While the weaponization of social media and Twitter, or ‘X,’ as it is now being rebranded, embellished and retooled, is alarming … it goes much, much deeper. The evidence presented by Parker alleges a multifaceted orchestration of derelictions of duty and constitutional infringements by local and federal agencies allowing outside influence to manipulate the political system. What outside influence? Again, allegedly NGOs. These alleged abdications of jurisdiction to foreign influence have reverberated through the system to produce an apparatus that every person must become aware of.

As is typical in intraorganizational corruption, actual facts and the proceedings of agencies’ organizations are mired in vague terminology that obfuscate outright unlawful conduct.

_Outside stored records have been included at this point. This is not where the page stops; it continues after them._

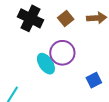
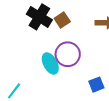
brown square: (66, 19) -> (62, 20), moved

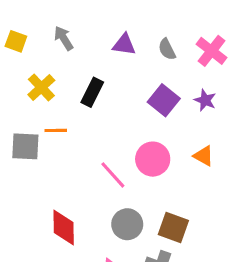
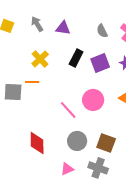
purple triangle: (124, 45) -> (63, 28), moved
yellow cross: (41, 87) -> (40, 59), moved
black rectangle: (92, 92) -> (76, 58), moved
purple square: (164, 100) -> (100, 63), turned 30

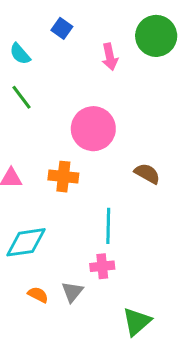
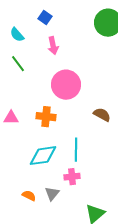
pink arrow: (110, 57) -> (53, 46), moved
cyan diamond: (26, 242) -> (43, 156), moved

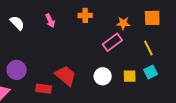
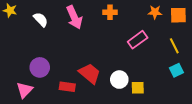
pink arrow: (50, 21) -> (74, 17), size x1.6
orange star: (123, 23) -> (155, 12), moved
white circle: (103, 76) -> (119, 80), moved
yellow square: (130, 76) -> (138, 88), moved

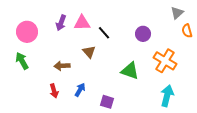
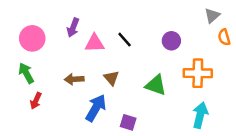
pink triangle: (82, 23) -> (95, 43), moved
brown triangle: (89, 52) -> (111, 78), moved
orange cross: (165, 61) -> (198, 73), turned -30
blue arrow: (80, 90) -> (96, 108), size x1.6
red arrow: (54, 91) -> (36, 101), moved, turned 40

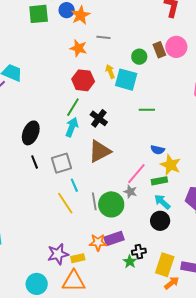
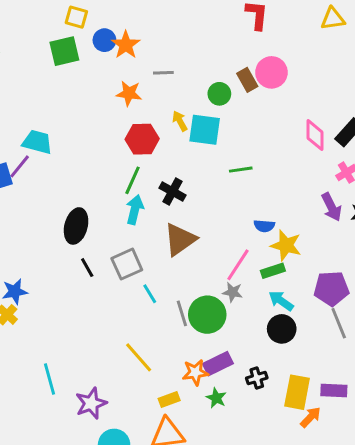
yellow line: (65, 203) -> (139, 357), moved
purple star: (58, 254) -> (91, 403), moved
green star: (130, 262) -> (216, 398), moved

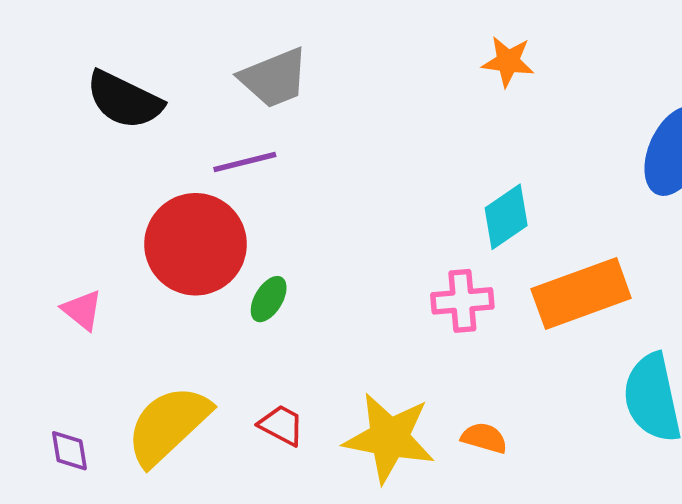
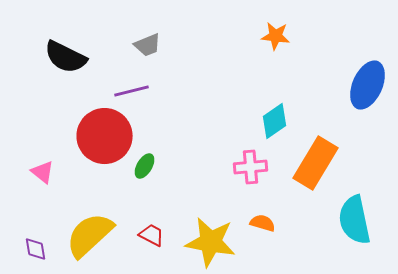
gray trapezoid: (274, 78) -> (148, 45), size x0.7
orange rectangle: (581, 294) -> (316, 163), turned -39
orange semicircle: (484, 438) -> (263, 223), moved

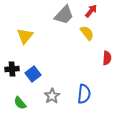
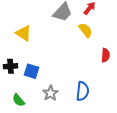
yellow triangle: (25, 36) -> (24, 33), turned -36
blue square: (33, 74) -> (32, 71), turned -35

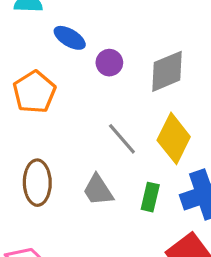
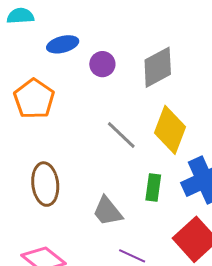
blue ellipse: (70, 38) -> (63, 44), turned -40
gray trapezoid: (98, 190) -> (108, 211), moved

Among many alleged manipulations and defenestrations of jurisdictional responsibility, the most concerning for the citizens of Idaho, in specific, and the United States of America, in general, are those that involve the weaponization of Federal agencies against each other to ultimately collect ambiguous data on parents and children. Is this a drill? What do you think?

It is incumbent on policymakers to make policy. Policy involves oversight into the jurisdiction of elected officials at every level but perhaps more precisely, local officials to act within their local charters. This is a violation of individual human rights — constitutional rights. Lawyers are involved and evidence has been presented and relationships are now in place to, as Parker said, “influence policymakers to influence the policy.”

“We have to start to look at these vague terms … language like domestic terrorism as a charge, as code, as a crime, we need to really seriously evaluate that definition … re-evaluating Congressional Acts … and there has to be oversight. This is a BIPARTSAN issue and we must approach it from both sides.”  – Parker

It’s interesting to note that Eric Parker was suddenly booted from Twitter (X) after providing this evidence in Washington, D.C. Was it just the “algorithm?”

The key to all of this is to remember that it is not about either party. The alleged infringements affect every party, citizen, mother, father, daughter, and son.

The degree of the alleged misconduct is outside the scope of this first installment; however, watch this space for further proceedings.